Perl Newby has asked for the wisdom of the Perl Monks concerning the following question:

I have a text file that contains data that is pipe delimited. Below is an example:
4874|Kent Bottenfield|4|2|3.94|16.0|15|7|7|3|13|1| 5868|Nelson Cruz|7|0|4.00|9.0|10|5|4|1|5|0|0|0|0|0|2| 6111|Octavio Dotel|2|2|4.91|11.0|12|7|6|7|9|1|1|0|0| 6030|Scott Elarton|4|4|5.09|23.0|21|13|13|6|21|3|1|0| 6534|Wayne Franklin|7|0|6.43|7.0|11|5|5|3|4|0|0|1|0|0|
Right now I am able to parse all of the data out of the text file. Then have it outputted to an HTML format. I want to be able to take the second column and put it in this format ex. K. Bottenfield, instead of taking the full name. Right now I can only take the full name. I want to be able to just take the first letter in the first name and put a period after it, then take the last name. Any suggestions?

Replies are listed 'Best First'.
Re: Splitting Data Out of a Text File
by arturo (Vicar) on May 08, 2001 at 02:42 UTC

    It's hard to give a really robust solution here without knowing what forms the data can take. First, do you always have Firstname Lastname, or do some players have middle names? Or suppose bell hooks or e.e. cummings starts to play baseball, you'll have to deal with case. But here's how you might do it.
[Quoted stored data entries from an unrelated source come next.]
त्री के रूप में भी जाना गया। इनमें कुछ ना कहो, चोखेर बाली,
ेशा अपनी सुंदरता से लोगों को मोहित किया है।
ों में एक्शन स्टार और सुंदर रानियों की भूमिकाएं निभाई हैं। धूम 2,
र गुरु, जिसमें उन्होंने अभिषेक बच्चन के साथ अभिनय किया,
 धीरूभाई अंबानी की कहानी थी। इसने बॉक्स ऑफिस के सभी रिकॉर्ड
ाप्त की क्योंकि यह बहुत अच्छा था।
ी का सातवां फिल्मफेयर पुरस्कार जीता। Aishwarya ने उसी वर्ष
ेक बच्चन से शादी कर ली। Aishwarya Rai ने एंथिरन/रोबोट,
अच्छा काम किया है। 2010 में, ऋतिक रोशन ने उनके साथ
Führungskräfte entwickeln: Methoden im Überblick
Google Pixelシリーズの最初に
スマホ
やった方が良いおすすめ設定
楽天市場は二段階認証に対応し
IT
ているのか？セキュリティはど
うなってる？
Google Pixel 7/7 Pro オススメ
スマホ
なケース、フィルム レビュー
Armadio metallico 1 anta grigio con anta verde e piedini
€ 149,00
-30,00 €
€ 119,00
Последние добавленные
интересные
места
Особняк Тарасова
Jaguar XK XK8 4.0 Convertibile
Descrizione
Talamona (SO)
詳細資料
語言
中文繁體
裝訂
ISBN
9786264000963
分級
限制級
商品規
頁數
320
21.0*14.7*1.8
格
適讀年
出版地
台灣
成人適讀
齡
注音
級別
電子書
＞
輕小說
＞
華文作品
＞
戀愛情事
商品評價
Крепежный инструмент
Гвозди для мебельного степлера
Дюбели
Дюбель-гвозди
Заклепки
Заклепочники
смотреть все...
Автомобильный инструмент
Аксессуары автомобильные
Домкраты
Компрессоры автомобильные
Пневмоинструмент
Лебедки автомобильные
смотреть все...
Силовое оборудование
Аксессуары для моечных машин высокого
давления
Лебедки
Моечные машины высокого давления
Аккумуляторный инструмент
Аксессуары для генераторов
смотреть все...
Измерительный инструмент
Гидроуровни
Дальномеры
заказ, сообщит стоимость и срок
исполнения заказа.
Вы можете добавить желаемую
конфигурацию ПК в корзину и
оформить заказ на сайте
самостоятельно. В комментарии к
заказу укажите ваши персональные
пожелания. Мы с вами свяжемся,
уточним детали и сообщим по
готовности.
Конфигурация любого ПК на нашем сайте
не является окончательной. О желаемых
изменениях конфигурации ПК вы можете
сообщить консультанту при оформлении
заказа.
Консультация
I assume you're getting the lines out as an array, and the second element is the player's name.

    # split line into @data, or whatever $data[1] =~ s/^([A-Z])\w*( \w+)$/$1.$2/g;

    What that does is grab the first capital letter of $data[1] and remembers it in $1; then it matches a whole bunch of other letters (which are going to get thrown away), followed by a space and the last string of letters in the string (which it remembers as $2).
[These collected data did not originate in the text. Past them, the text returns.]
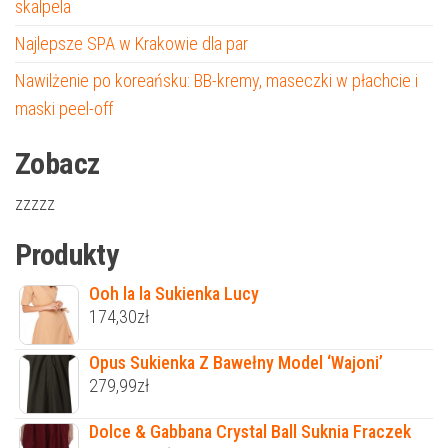
skalpela
Najlepsze SPA w Krakowie dla par
Nawilżenie po koreańsku: BB-kremy, maseczki w płachcie i
maski peel-off
Zobacz
zzzzz
Produkty
Ooh la la Sukienka Lucy
174,30
zł
Opus Sukienka Z Bawełny Model ‘Wajoni’
279,99
zł
Dolce & Gabbana Crystal Ball Suknia Fraczek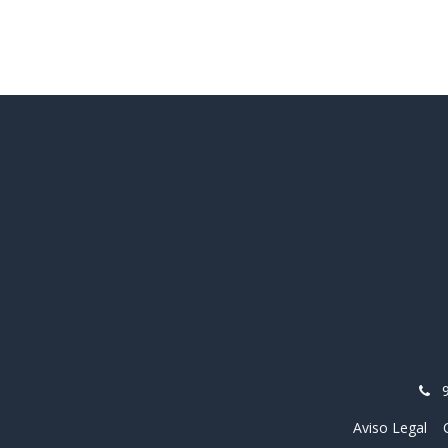
Aviso Legal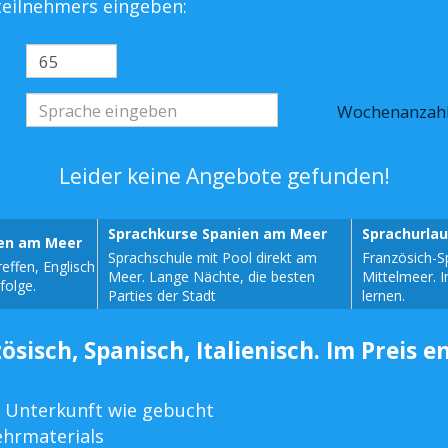
steilnehmers eingeben:
Wochenanzah
Leider keine Angebote gefunden!
Sprachkurse Spanien am Meer
Sprachurla
sen am Meer
Sprachschule mit Pool direkt am
Französich-S
effen, Englisch
Meer. Lange Nächte, die besten
Mittelmeer. 
folge.
Parties der Stadt
lernen.
ösisch, Spanisch, Italienisch. Im Preis e
 Unterkunft wie gebucht
ehrmaterials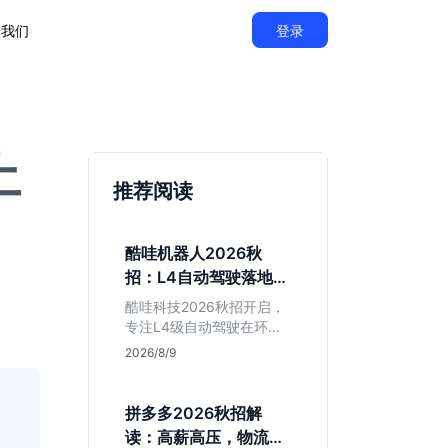
于我们
登录
土
推荐阅读
酷哇机器人2026秋
招：L4自动驾驶落地，
不限专业值得投吗？
酷哇科技2026秋招开启，
专注L4级自动驾驶在环卫
与物流场景的落地。相比
2026/8/9
乘用车红海，其商业化闭
环更清晰，现金流相对健
康。本文解读其业务模
拼多多2026秋招解
式、岗位稳定性及不限专
读：高薪高压，物流与
业的投递策略，帮应届生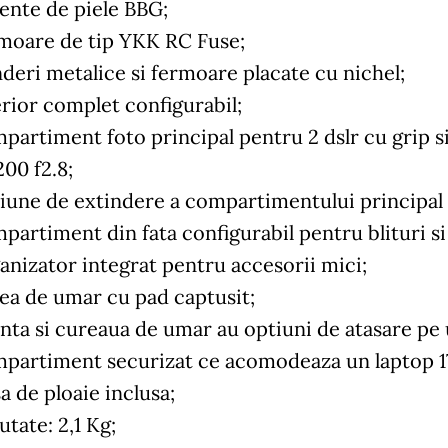
ente de piele BBG;
moare de tip YKK RC Fuse;
nderi metalice si fermoare placate cu nichel;
erior complet configurabil;
partiment foto principal pentru 2 dslr cu grip si
200 f2.8;
iune de extindere a compartimentului principal 
partiment din fata configurabil pentru blituri s
anizator integrat pentru accesorii mici;
ea de umar cu pad captusit;
nta si cureaua de umar au optiuni de atasare pe u
partiment securizat ce acomodeaza un laptop 17 i
a de ploaie inclusa;
tate: 2,1 Kg;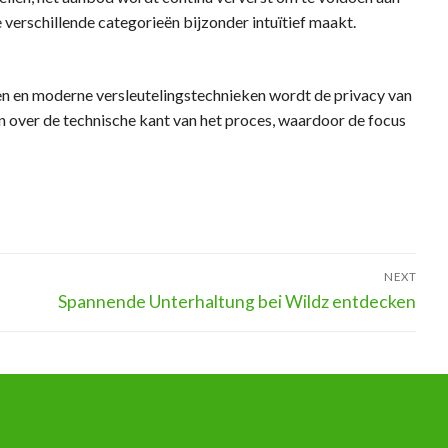
verschillende categorieën bijzonder intuïtief maakt.
en en moderne versleutelingstechnieken wordt de privacy van
 over de technische kant van het proces, waardoor de focus
NEXT
Next
Spannende Unterhaltung bei Wildz entdecken
post: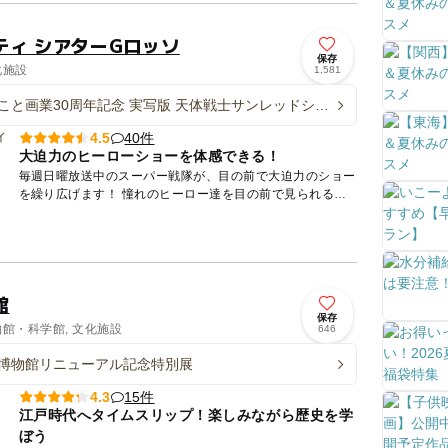
ティ シアターGロッソ
保存
化施設
1,581
こと画業30周年記念 実写版 天体戦士サンレッドショ
40件
4.5
大迫力のヒーローショーを体感できる！
毎週日曜放送中のスーパー戦隊が、目の前で大迫力のショー
を繰り広げます！ 憧れのヒーロー達を目の前で見られるの
が 東京ドームシティにある「シアターＧロッソ」です。 シ
ョ...
館
保存
物館・科学館, 文化施設
646
博物館リニューアル記念特別展
15件
4.3
江戸時代へタイムスリップ！楽しみながら歴史を学
ぼう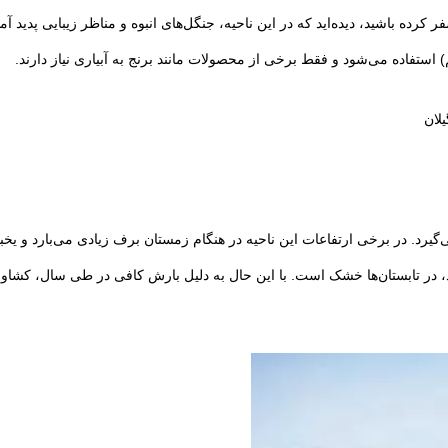
 کرده باشید، دیده‌اید که در این ناحیه، جنگل‌های انبوه و مناظر زیبایی پدید آ
استفاده می‌شود و فقط برخی از محصولات مانند برنج به آبیاری نیاز دارند.
یلان
ی‌گیرد. در برخی ارتفاعات این ناحیه در هنگام زمستان برف زیادی می‌بارد و یخب
احیه، با آنکه تقریباً ۹ ماه از سال بارش دارد، در تابستان‌ها خشک است. با این حال به دلیل بارش کاف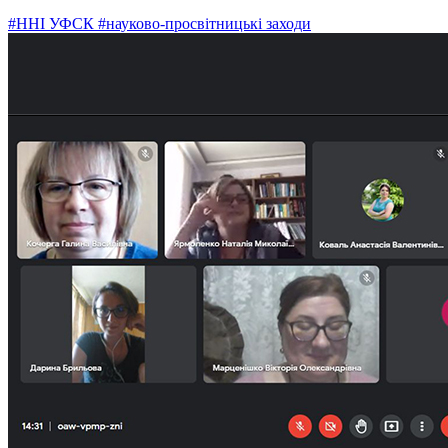
#ННІ УФСК
#науково-просвітницькі заходи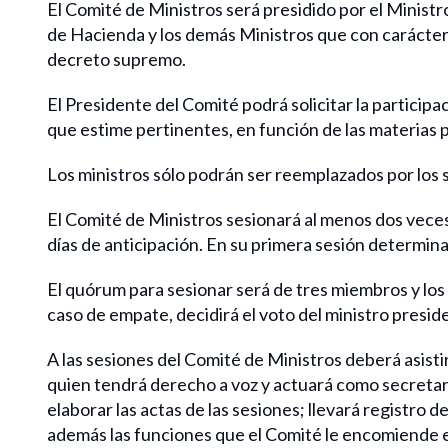
El Comité de Ministros será presidido por el Minist
de Hacienda y los demás Ministros que con carácte
decreto supremo.
El Presidente del Comité podrá solicitar la particip
que estime pertinentes, en función de las materias p
Los ministros sólo podrán ser reemplazados por los 
El Comité de Ministros sesionará al menos dos vece
días de anticipación. En su primera sesión determin
El quórum para sesionar será de tres miembros y los
caso de empate, decidirá el voto del ministro presid
A las sesiones del Comité de Ministros deberá asisti
quien tendrá derecho a voz y actuará como secretari
elaborar las actas de las sesiones; llevará registro d
además las funciones que el Comité le encomiende en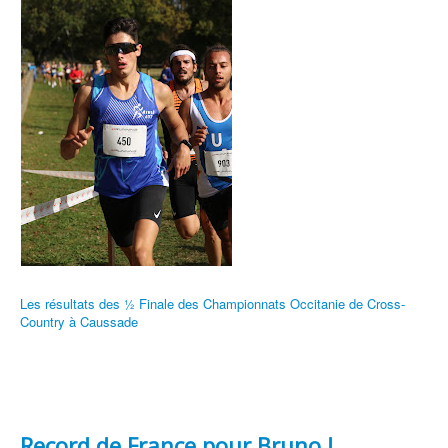
Les résultats des ½ Finale des Championnats Occitanie de Cross-
Country à Caussade
Record de France pour Bruno !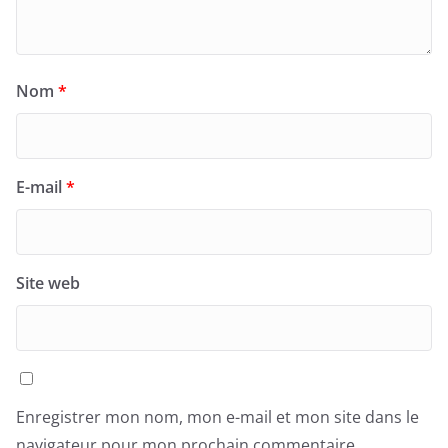
Nom
*
E-mail
*
Site web
Enregistrer mon nom, mon e-mail et mon site dans le
navigateur pour mon prochain commentaire.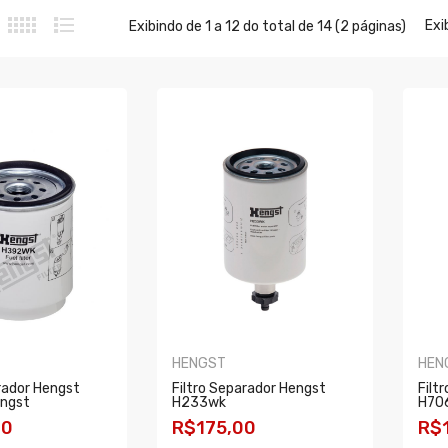
Exib
Exibindo de 1 a 12 do total de 14 (2 páginas)
HENGST
HEN
rador Hengst
Filtro Separador Hengst
Filt
ngst
H233wk
H70
00
R$175,00
R$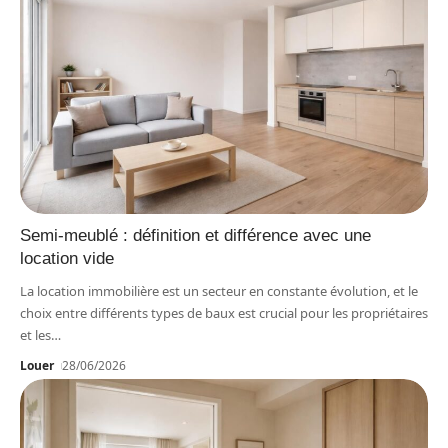
Semi-meublé : définition et différence avec une
location vide
La location immobilière est un secteur en constante évolution, et le
choix entre différents types de baux est crucial pour les propriétaires
et les
…
Louer
28/06/2026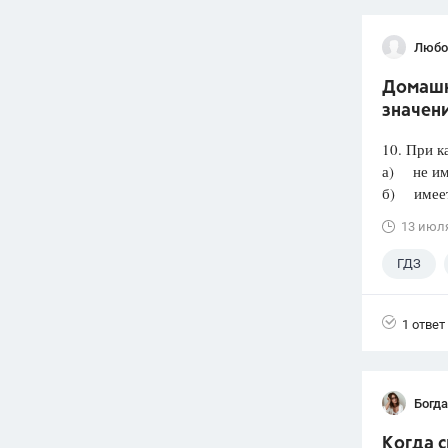
Любо
Домашня
значени
10. При к
а) не им
б) имеет 
13 июл
ГДЗ
1 ответ
Богд
Когда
    It then substitutes that whole thing for the first thing it remembered, followed by the period, then the second thing it remembered.

    See perldoc perlre for more ways to have fun with regular expressions.

    Note: this is only one way to do it =)

    HTH

Re: Splitting Data Out of a Text File
by Hot Pastrami (Monk) on May 08, 2001 at 02:38 UTC
    Maybe this:
    $fullname =~ /^(.)\S*\s(.+)/; $fullname = "$1. $2";


    Hot Pastrami
(OT) Re: Splitting Data Out of a Text File
by ChemBoy (Priest) on May 08, 2001 at 03:02 UTC

    I believe the technical aspects of the question are adequately addressed above--I'd go for the capital letters character class, personally.

    That said, you're going to have trouble with this, one way or another--bell hooks doesn't play in the National League, but J.T. Snow does, as do Bobby Jones and Bobby Jones, not to mention two each of C. Jones and T. Jones (okay, one of those plays in the AL...). Martínez will give you similar issues, and Rodríguez is a mild pain as well (as is Smith, while we're at it).

    Sure you can't deal with the long names?

    Of course, I don't think any of those pairs play for the same team these days, so you're pretty safe if you stick to box scores. But I'd still be nervous doing it.



    If God had meant us to fly, he would *never* have give us the railroads.
        --Michael Flanders

Re: Splitting Data Out of a Text File
by lhoward (Vicar) on May 08, 2001 at 16:25 UTC
    As mentioned above, parsing names is hard. You may want to look at the Lingua::EN::NameParse module for assistance.